By MATT HOPF
Herald-Whig Staff Writer
Customers with Ameren Illinois who refuse to have a new electricity meter installed will see a $20 monthly charge added to their bills.
But Ameren isn't expected to start installation of the new meters in the Quincy area for at least another year.
Spokeswoman Victoria Bush said the company is investing $3.5 billion in system improvements through 2019.
The new meters, which will transmit details about power use, will enable the company to pinpoint outage problems and fix them faster. The meters also can be read remotely.
"It will be fitting with the trends of our everyday lifestyles," Bush said. "Everything is wireless and more high-tech."

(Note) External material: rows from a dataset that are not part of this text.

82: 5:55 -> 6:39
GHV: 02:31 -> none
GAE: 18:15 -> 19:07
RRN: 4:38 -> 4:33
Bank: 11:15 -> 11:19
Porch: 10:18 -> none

The company plans to install 780,000 new electricity meters and 468,000 gas meters in central Illinois.
"When we're done, we'll have a fully automated system, with the advanced technology and automated technology as well," Bush said.

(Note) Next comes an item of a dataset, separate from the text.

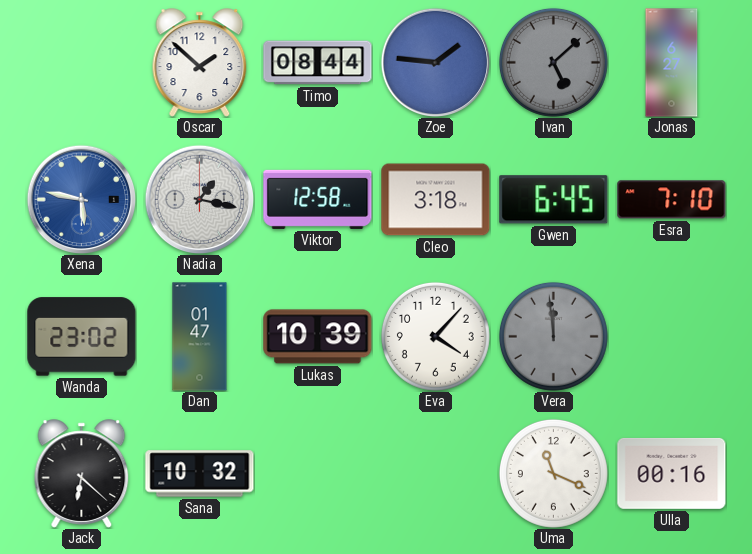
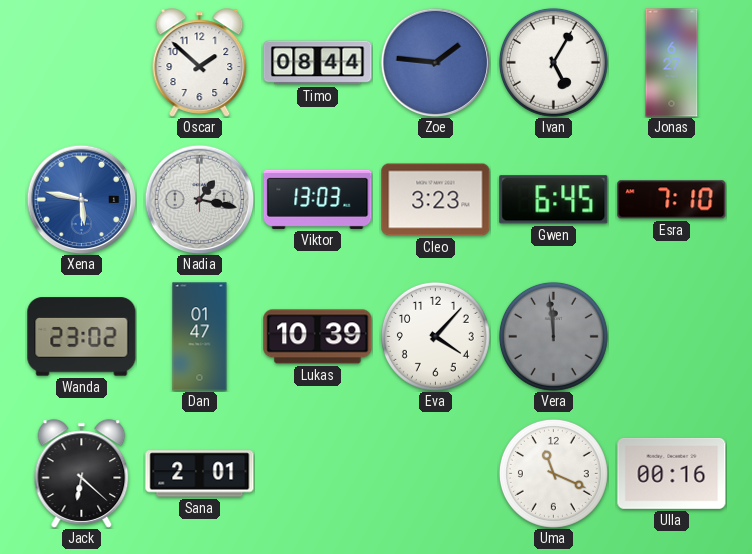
Ivan: 5:08 -> 5:05
Ivan dial: grey -> white
Viktor: 12:58 -> 13:03
Cleo: 3:18 -> 3:23
Sana: 10:32 -> 2:01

Illinois lawmakers approved "smart grid" legislation in 2011. At the time, officials said the smart grid would add $3.40 to $3.70 a year to the average bill for an Ameren customer.
The Illinois Commerce Commission, which approved the additional monthly charge, said the company should be compensated for meters that require a person to visit them. It also approved a $70 one-time "exchange fee" for customers who accept smart meters but then change their minds.
Customers who don't allow installation of new gas and new electric meters will be assessed a $24 monthly fee.
Some opposition groups in Illinois communities claim the meters pose a health risk through their communication signals, but Ameren rejects that argument. Other critics say the meters' transmission of power use is a breach of privacy. Ameren said the meters' information is too general to be seen as an invasion of privacy.
The Associated Press contributed to this report.